[Items from a dataset]
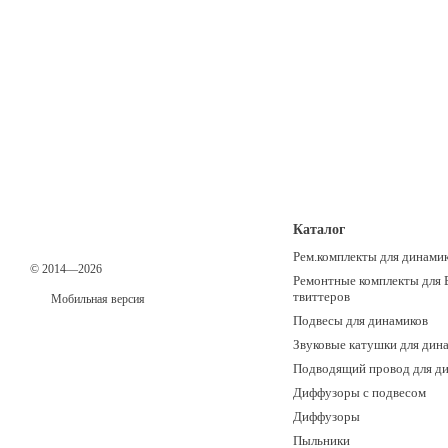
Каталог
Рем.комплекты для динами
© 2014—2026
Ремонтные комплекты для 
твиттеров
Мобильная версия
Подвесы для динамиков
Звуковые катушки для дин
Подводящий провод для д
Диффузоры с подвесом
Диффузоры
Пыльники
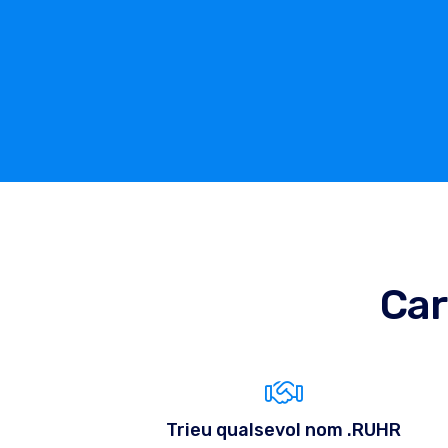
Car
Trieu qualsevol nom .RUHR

---

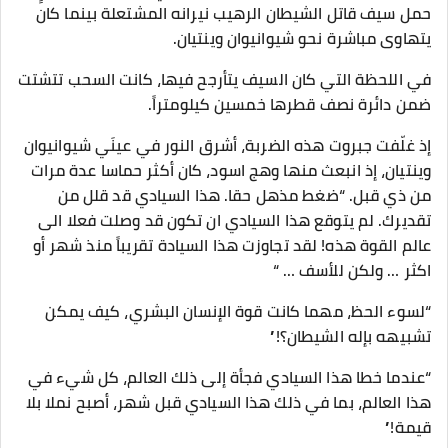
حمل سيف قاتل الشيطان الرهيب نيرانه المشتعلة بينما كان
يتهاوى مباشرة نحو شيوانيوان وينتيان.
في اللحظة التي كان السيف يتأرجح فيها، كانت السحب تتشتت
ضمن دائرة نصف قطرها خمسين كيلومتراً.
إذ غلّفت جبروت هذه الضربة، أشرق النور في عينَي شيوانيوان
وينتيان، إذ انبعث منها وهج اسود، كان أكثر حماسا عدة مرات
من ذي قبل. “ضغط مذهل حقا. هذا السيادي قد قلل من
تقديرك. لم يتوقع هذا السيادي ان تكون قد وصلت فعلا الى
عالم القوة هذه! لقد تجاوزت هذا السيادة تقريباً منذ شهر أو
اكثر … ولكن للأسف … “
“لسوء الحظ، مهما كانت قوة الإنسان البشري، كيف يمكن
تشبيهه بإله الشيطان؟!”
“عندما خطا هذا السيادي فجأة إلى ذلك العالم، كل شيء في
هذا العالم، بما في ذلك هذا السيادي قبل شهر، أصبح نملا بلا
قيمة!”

---

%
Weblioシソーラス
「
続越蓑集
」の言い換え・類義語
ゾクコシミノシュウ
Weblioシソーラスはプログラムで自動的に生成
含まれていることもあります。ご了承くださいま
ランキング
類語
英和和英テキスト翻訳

Instructions for the task
Could you repeat, exactly, only the lines above starting at the one that has "Рем.комплекты для динами" and stopping after the one that has "Trieu qualsevol nom .RUHR", without the pictures?

Reply
Рем.комплекты для динами
© 2014—2026
Ремонтные комплекты для 
твиттеров
Мобильная версия
Подвесы для динамиков
Звуковые катушки для дин
Подводящий провод для д
Диффузоры с подвесом
Диффузоры
Пыльники
Car
Trieu qualsevol nom .RUHR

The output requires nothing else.